> [EXERCISE DIRECTIONS]: Make an exact copy of the entries below and leave any picture out of it.

START GIVEN DATA

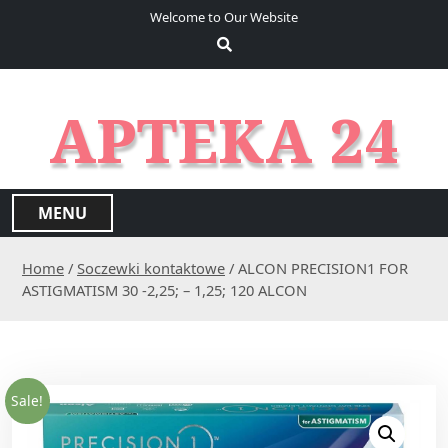
S
Welcome to Our Website
k
i
p
t
APTEKA 24
o
c
o
n
MENU
t
e
Home
/
Soczewki kontaktowe
/ ALCON PRECISION1 FOR
n
ASTIGMATISM 30 -2,25; – 1,25; 120 ALCON
t
Sale!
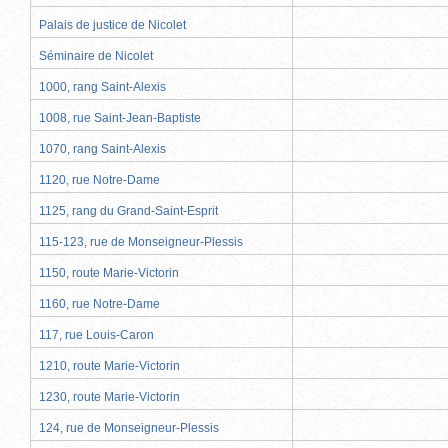
Palais de justice de Nicolet
Séminaire de Nicolet
1000, rang Saint-Alexis
1008, rue Saint-Jean-Baptiste
1070, rang Saint-Alexis
1120, rue Notre-Dame
1125, rang du Grand-Saint-Esprit
115-123, rue de Monseigneur-Plessis
1150, route Marie-Victorin
1160, rue Notre-Dame
117, rue Louis-Caron
1210, route Marie-Victorin
1230, route Marie-Victorin
124, rue de Monseigneur-Plessis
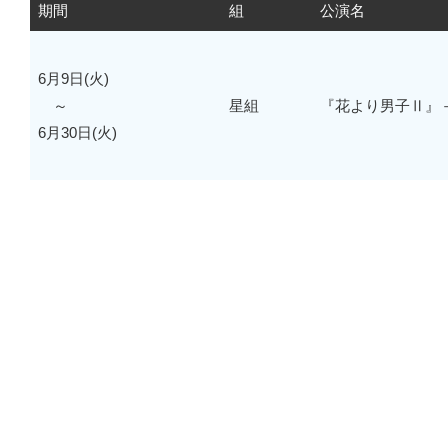
期間
組
公演名
6月9日(火)
～
星組
『花より男子Ⅱ』－Sh
6月30日(火)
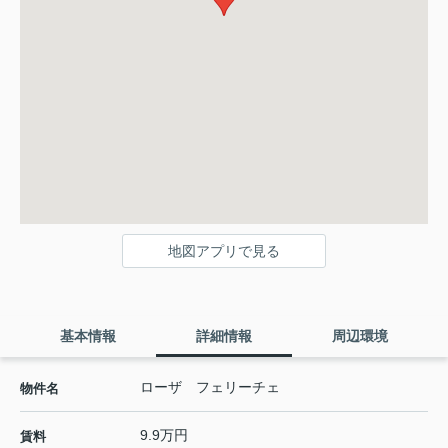
地図アプリで見る
基本情報
詳細情報
周辺環境
ローザ フェリーチェ
物件名
9.9万円
賃料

END GIVEN DATA

> [TASK ANSWER]:
S
Welcome to Our Website
k
i
p
t
APTEKA 24
o
c
o
n
MENU
t
e
Home
/
Soczewki kontaktowe
/ ALCON PRECISION1 FOR
n
ASTIGMATISM 30 -2,25; – 1,25; 120 ALCON
t
Sale!
Palais de justice de Nicolet
Séminaire de Nicolet
1000, rang Saint-Alexis
1008, rue Saint-Jean-Baptiste
1070, rang Saint-Alexis
1120, rue Notre-Dame
1125, rang du Grand-Saint-Esprit
115-123, rue de Monseigneur-Plessis
1150, route Marie-Victorin
1160, rue Notre-Dame
117, rue Louis-Caron
1210, route Marie-Victorin
1230, route Marie-Victorin
124, rue de Monseigneur-Plessis
期間
組
公演名
6月9日(火)
～
星組
『花より男子Ⅱ』－Sh
6月30日(火)
地図アプリで見る
基本情報
詳細情報
周辺環境
ローザ フェリーチェ
物件名
9.9万円
賃料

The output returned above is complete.